# WordNet-based Query Expansion Playground

The goal of WN-based query expansion is the same as BERT-based query expansion; furthermore, the strategy is almost the same, except for how similar tokens are generated.
In this case the candidate tokens are selected from the set of synonyms of the word that has to be expanded.

In [3]:
import pydash
from nltk.wsd import lesk
from nltk.corpus import wordnet as wn, wordnet_ic

def naive_wsd(list_of_synsets, term_dis):
  """
  list_of_synsets list of lists containig synsets of each word
  term_dis term to be disambiguated
  """
  brown_ic = wordnet_ic.ic("ic-brown.dat")
  # Lower res_similarity -> low probability of associated concepts

  sense_confidence = float('-inf')
  disambiguated_sense = None

  for sense_dis in term_dis:
    confidence = 0
    for term_other in list_of_synsets:
      if term_dis != term_other:
        confidence += max([sense_dis.res_similarity(sense_other, brown_ic) for sense_other in term_other])
    if confidence > sense_confidence:
      disambiguated_sense = sense_dis
      sense_confidence = confidence
  
  return disambiguated_sense, confidence

Below, some experiments have been made in order to understand which is the best way to get the candidates.
An empirical test showed that Lesk WSD underperforms against the naive strategy. The idea from that point would have been to take synset's hyponyms and hyperonyms, but the overhead caused by WSD and POS tagging (for a more accurate WSD) is not worth the effort.
Instead, taking the synonyms of a word seems to be a much more consistent method.

In [41]:
TOKEN_ID = 2

original_sentence_tokens = 'modern shared room near Harvard'.split()

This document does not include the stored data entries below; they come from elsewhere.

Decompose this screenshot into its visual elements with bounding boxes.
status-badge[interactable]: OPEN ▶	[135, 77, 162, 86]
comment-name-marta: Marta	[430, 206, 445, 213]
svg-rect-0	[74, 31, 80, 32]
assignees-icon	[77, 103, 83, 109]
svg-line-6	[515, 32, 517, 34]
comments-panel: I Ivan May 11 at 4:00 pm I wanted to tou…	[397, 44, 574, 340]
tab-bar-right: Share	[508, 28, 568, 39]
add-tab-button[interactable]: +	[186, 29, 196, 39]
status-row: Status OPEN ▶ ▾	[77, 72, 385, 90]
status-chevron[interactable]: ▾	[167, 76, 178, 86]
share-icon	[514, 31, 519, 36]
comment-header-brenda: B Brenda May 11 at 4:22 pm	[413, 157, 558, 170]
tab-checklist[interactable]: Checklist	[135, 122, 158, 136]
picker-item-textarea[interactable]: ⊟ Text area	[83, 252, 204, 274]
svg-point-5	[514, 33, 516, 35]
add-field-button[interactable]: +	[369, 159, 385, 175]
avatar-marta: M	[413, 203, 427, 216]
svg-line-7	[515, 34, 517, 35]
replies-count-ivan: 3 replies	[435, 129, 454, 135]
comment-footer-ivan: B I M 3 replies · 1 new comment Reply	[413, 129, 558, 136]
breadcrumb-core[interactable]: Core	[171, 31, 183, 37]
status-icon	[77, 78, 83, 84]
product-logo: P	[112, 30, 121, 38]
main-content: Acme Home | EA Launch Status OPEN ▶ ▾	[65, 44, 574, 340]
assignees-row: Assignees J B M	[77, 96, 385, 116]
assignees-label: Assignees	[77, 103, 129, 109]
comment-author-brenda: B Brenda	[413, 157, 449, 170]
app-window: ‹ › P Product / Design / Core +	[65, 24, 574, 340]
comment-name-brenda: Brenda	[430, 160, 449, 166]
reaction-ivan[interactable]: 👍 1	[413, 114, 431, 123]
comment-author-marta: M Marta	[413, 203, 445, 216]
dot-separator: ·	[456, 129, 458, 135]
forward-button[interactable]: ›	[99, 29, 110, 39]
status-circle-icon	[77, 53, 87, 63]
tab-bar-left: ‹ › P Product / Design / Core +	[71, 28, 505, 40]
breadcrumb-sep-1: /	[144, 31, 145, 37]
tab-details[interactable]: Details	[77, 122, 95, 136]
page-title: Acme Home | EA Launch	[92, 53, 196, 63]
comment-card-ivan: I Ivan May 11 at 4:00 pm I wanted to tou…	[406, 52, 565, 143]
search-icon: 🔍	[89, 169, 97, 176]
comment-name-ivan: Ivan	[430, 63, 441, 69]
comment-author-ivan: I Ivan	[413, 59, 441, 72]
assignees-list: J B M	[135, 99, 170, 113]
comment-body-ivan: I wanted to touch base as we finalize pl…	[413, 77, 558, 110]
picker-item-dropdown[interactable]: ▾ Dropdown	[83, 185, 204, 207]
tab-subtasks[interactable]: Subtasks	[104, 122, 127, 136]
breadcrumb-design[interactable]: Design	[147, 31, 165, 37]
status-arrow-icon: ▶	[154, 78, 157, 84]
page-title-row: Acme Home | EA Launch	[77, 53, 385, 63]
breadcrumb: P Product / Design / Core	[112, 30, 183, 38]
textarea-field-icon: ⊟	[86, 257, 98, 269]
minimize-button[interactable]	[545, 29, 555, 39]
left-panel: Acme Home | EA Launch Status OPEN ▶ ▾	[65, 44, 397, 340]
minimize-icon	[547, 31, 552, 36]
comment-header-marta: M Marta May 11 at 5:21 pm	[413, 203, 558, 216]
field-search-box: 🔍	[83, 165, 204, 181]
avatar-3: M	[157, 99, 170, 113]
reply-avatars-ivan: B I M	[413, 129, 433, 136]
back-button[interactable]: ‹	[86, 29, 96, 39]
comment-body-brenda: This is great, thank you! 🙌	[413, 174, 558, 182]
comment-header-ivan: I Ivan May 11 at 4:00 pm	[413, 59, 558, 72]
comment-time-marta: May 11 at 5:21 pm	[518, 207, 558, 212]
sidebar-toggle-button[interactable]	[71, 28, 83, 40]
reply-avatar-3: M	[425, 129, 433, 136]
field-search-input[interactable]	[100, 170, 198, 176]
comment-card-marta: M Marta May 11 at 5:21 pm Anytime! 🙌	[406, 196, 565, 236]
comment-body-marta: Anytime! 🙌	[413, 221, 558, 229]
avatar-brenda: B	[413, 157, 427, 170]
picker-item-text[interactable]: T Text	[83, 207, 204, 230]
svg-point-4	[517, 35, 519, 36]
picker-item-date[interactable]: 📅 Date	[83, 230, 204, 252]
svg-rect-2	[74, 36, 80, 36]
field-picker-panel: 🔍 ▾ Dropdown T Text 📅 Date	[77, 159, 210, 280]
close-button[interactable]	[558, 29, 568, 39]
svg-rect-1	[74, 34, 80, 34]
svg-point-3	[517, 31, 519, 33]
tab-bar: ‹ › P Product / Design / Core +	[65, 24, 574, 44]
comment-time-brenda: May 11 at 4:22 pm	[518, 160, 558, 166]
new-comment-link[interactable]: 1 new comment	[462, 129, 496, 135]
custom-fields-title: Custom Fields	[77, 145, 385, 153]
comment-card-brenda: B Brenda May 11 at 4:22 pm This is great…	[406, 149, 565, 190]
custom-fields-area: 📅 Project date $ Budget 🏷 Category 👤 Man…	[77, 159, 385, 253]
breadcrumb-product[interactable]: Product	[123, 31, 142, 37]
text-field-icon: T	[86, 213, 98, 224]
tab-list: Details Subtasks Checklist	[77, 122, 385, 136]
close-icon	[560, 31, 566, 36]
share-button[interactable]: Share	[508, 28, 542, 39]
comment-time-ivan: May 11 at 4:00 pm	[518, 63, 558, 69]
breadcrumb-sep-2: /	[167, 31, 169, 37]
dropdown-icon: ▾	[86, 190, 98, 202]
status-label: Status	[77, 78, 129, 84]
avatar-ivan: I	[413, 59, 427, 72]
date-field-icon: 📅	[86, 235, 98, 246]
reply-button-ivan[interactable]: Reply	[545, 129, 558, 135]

tmp = original_sentence_tokens[:]
tmp[TOKEN_ID] = '{}'
original_sentence_fmt = ' '.join(tmp)
token = original_sentence_tokens[TOKEN_ID]

lesk_synset = lesk(original_sentence_tokens, token)
print(f'{lesk_synset=}')

nouns_synsets = (
    pydash.chain(original_sentence_tokens)
      .map(lambda n: wn.morphy(n, wn.NOUN))
      .filter(lambda n: n is not None)
      .map(lambda n: wn.synsets(n, wn.NOUN))
      .value()
  )

naive_synset = naive_wsd(nouns_synsets, nouns_synsets[1])
print(f'{naive_synset=}')
print([s.lemma_names() for s in wn.synsets(token)])

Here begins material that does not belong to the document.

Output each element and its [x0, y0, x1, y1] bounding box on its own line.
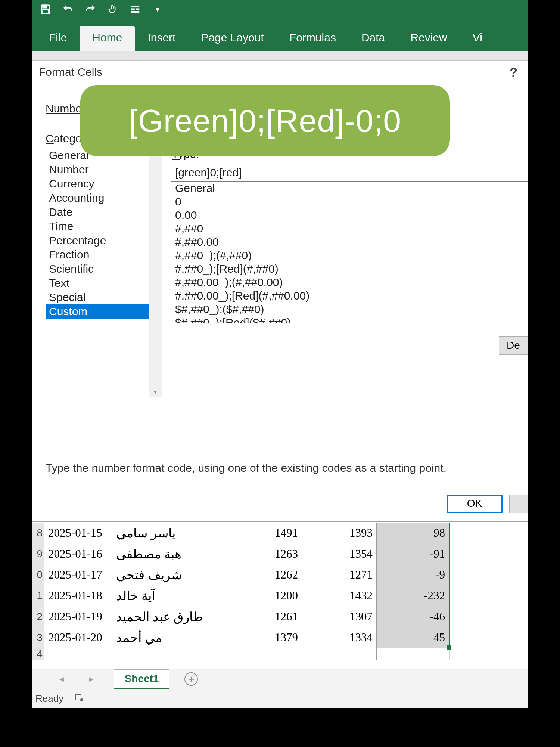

for s in wn.synsets(token):
    print(s, s.definition())

lesk_synset=Synset('room.n.04')
naive_synset=(Synset('room.n.01'), 0.5962292078977726)
[['room'], ['room', 'way', 'elbow_room'], ['room'], ['room'], ['board', 'room']]
Synset('room.n.01') an area within a building enclosed by walls and floor and ceiling
Synset('room.n.02') space for movement
Synset('room.n.03') opportunity for
Synset('room.n.04') the people who are present in a room
Synset('board.v.02') live and take one's meals at or in


In [42]:
from transformers import BertTokenizer
from transformers import BertModel
import torch

tokenizer = BertTokenizer.from_pretrained('bert-base-uncased', cache_dir = 'hf_cache')
encoder = BertModel.from_pretrained('bert-base-uncased', output_hidden_states = True, cache_dir = 'hf_cache')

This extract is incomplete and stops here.